Dün gece birşeyler oldu rüyamda. Ya okuduğum Tahamura’ların etkisinden ya birbuçuk aydır koşmayan vücudumun inleyişi ya da sadece basit bir rüya ile koşuyordum. Deliler gibi dünyanın en egzotik parkurunda inanılmaz kuvvetli bir koşu ile kayaların nehirlerin şelalerin üzerinden yanından altından koşuyordum.
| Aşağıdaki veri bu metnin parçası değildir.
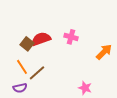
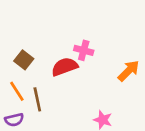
red semicircle: (41, 39) -> (65, 67), moved
brown line: (37, 73) -> (37, 99), turned -60

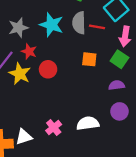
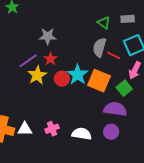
cyan star: (51, 25) -> (78, 75), moved
orange square: (89, 59) -> (99, 81), size x1.6
purple semicircle: (117, 85) -> (115, 109), size x1.6

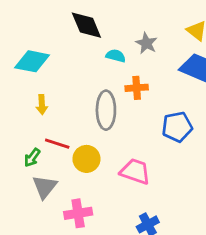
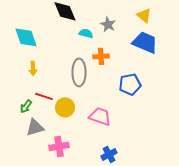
cyan diamond: (32, 61) -> (26, 37), turned 60
gray triangle: (45, 187) -> (35, 127), turned 36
Kilometrelerce koşup karşıma koskocaman bir kaya çıktığında , tırmanıp, karşımda gene uzanan inanışlmaz bir parkuru buluyor koşmaya devam ediyordum. Ara sıra ağaçların arasından, yorulur gibi olduğumda, inanılmaz güzel kadınlar ve erkekler yanımda bitiyor, tempomu arttırıyor ve aniden kayboluyorlardı. İnanılmaz bir dünyanın içinde sanki hiç yorulmadan saatlerce koşan ben koşunun hayaldünyası parkurundan öte yorulmayan bir vücutta ayak seslerimi dinleyip çok uzaklara koşuyordum.

Sabah uyandım. Ağrı içinde.Dizlerim deliler gibi ağrıyordu. Akşamüstüne kadar da ağrıdı. Acaba yatarken dizlerim mi ağrıyordu o rüyayı gördüm, yoksa beynim rüya yüzünden dizlerimi mi ağrıya sevketti.